> **Exercise**
The records below are to be repeated exactly, and their pictures left out.
---------- Data excerpts ----------
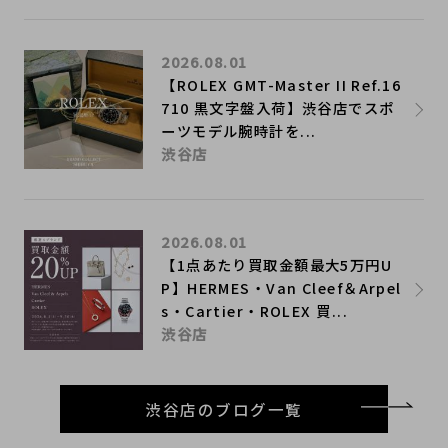
2026.08.01
【ROLEX GMT-Master II Ref.16
710 黒文字盤入荷】渋谷店でスポ
ーツモデル腕時計を...
渋谷店
2026.08.01
【1点あたり買取金額最大5万円U
P】HERMES・Van Cleef＆Arpel
s・Cartier・ROLEX 買...
渋谷店
渋谷店のブログ一覧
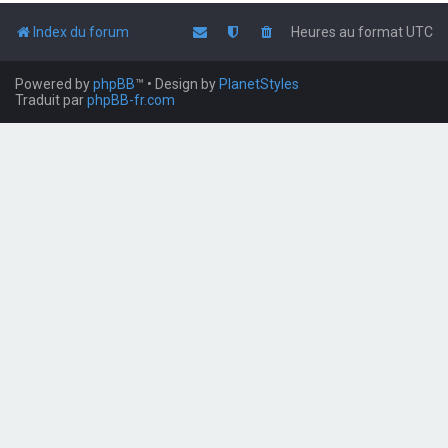
Index du forum
Heures au format
UTC
Powered by
phpBB
™
• Design by
PlanetStyles
Traduit par
phpBB-fr.com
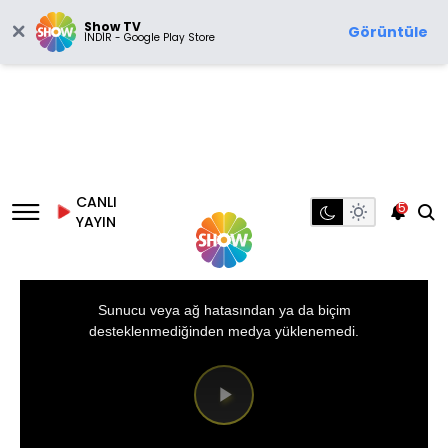
Show TV
Görüntüle
İNDİR - Google Play Store
CANLI
5
YAYIN
This
is
a
Sunucu veya ağ hatasından ya da biçim
modal
window.
desteklenmediğinden medya yüklenemedi.
Videoyu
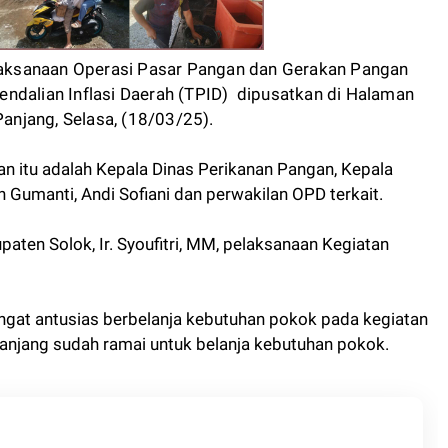
aksanaan Operasi Pasar Pangan dan Gerakan Pangan
ndalian Inflasi Daerah (TPID) dipusatkan di Halaman
njang, Selasa, (18/03/25).
an itu adalah Kepala Dinas Perikanan Pangan, Kepala
Gumanti, Andi Sofiani dan perwakilan OPD terkait.
aten Solok, Ir. Syoufitri, MM, pelaksanaan Kegiatan
ngat antusias berbelanja kebutuhan pokok pada kegiatan
 Panjang sudah ramai untuk belanja kebutuhan pokok.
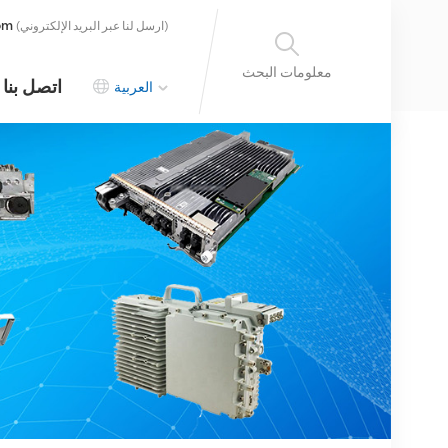
om
(ارسل لنا عبر البريد الإلكتروني)
معلومات البحث
اتصل بنا
العربية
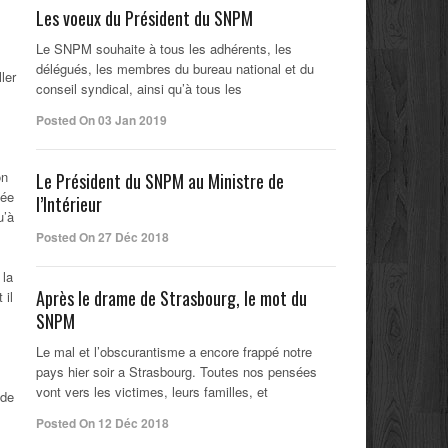
Les voeux du Président du SNPM
Le SNPM souhaite à tous les adhérents, les
délégués, les membres du bureau national et du
ler
conseil syndical, ainsi qu’à tous les
Posted On 03 Jan 2019
on
Le Président du SNPM au Ministre de
tée
l’Intérieur
u’à
Posted On 27 Déc 2018
 la
Après le drame de Strasbourg, le mot du
 il
SNPM
Le mal et l’obscurantisme a encore frappé notre
pays hier soir a Strasbourg. Toutes nos pensées
vont vers les victimes, leurs familles, et
 de
Posted On 12 Déc 2018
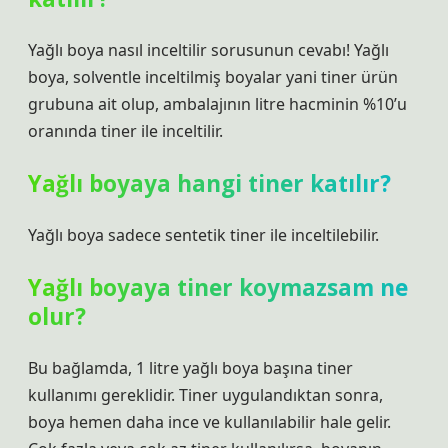
Yağlı boya nasıl inceltilir sorusunun cevabı! Yağlı
boya, solventle inceltilmiş boyalar yani tiner ürün
grubuna ait olup, ambalajının litre hacminin %10’u
oranında tiner ile inceltilir.
Yağlı boyaya hangi tiner katılır?
Yağlı boya sadece sentetik tiner ile inceltilebilir.
Yağlı boyaya tiner koymazsam ne
olur?
Bu bağlamda, 1 litre yağlı boya başına tiner
kullanımı gereklidir. Tiner uygulandıktan sonra,
boya hemen daha ince ve kullanılabilir hale gelir.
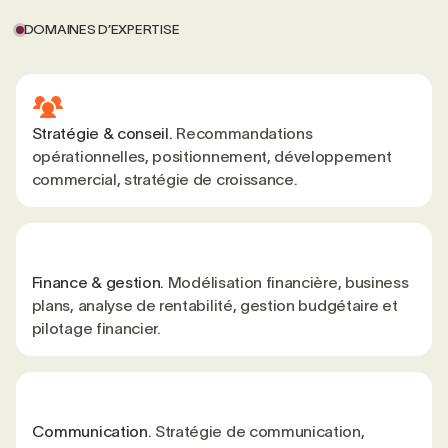
DOMAINES D’EXPERTISE
Stratégie & conseil.
Recommandations
opérationnelles, positionnement, développement
commercial, stratégie de croissance.
Finance & gestion.
Modélisation financière, business
plans, analyse de rentabilité, gestion budgétaire et
pilotage financier.
Communication.
Stratégie de communication,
----------
> **Task result**
2026.08.01
【ROLEX GMT-Master II Ref.16
710 黒文字盤入荷】渋谷店でスポ
ーツモデル腕時計を...
渋谷店
2026.08.01
【1点あたり買取金額最大5万円U
P】HERMES・Van Cleef＆Arpel
s・Cartier・ROLEX 買...
渋谷店
渋谷店のブログ一覧
Index du forum
Heures au format
UTC
Powered by
phpBB
™
• Design by
PlanetStyles
Traduit par
phpBB-fr.com
Show TV
Görüntüle
İNDİR - Google Play Store
CANLI
5
YAYIN
This
is
a
Sunucu veya ağ hatasından ya da biçim
modal
window.
desteklenmediğinden medya yüklenemedi.
Videoyu
aksanaan Operasi Pasar Pangan dan Gerakan Pangan
ndalian Inflasi Daerah (TPID) dipusatkan di Halaman
njang, Selasa, (18/03/25).
an itu adalah Kepala Dinas Perikanan Pangan, Kepala
Gumanti, Andi Sofiani dan perwakilan OPD terkait.
aten Solok, Ir. Syoufitri, MM, pelaksanaan Kegiatan
ngat antusias berbelanja kebutuhan pokok pada kegiatan
 Panjang sudah ramai untuk belanja kebutuhan pokok.
om
(ارسل لنا عبر البريد الإلكتروني)
معلومات البحث
اتصل بنا
العربية
Les voeux du Président du SNPM
Le SNPM souhaite à tous les adhérents, les
délégués, les membres du bureau national et du
ler
conseil syndical, ainsi qu’à tous les
Posted On 03 Jan 2019
on
Le Président du SNPM au Ministre de
tée
l’Intérieur
u’à
Posted On 27 Déc 2018
 la
Après le drame de Strasbourg, le mot du
 il
SNPM
Le mal et l’obscurantisme a encore frappé notre
pays hier soir a Strasbourg. Toutes nos pensées
vont vers les victimes, leurs familles, et
 de
Posted On 12 Déc 2018
Yağlı boya nasıl inceltilir sorusunun cevabı! Yağlı
boya, solventle inceltilmiş boyalar yani tiner ürün
grubuna ait olup, ambalajının litre hacminin %10’u
oranında tiner ile inceltilir.
Yağlı boyaya hangi tiner katılır?
Yağlı boya sadece sentetik tiner ile inceltilebilir.
Yağlı boyaya tiner koymazsam ne
olur?
Bu bağlamda, 1 litre yağlı boya başına tiner
kullanımı gereklidir. Tiner uygulandıktan sonra,
boya hemen daha ince ve kullanılabilir hale gelir.
DOMAINES D’EXPERTISE
Stratégie & conseil.
Recommandations
opérationnelles, positionnement, développement
commercial, stratégie de croissance.
Finance & gestion.
Modélisation financière, business
plans, analyse de rentabilité, gestion budgétaire et
pilotage financier.
Communication.
Stratégie de communication,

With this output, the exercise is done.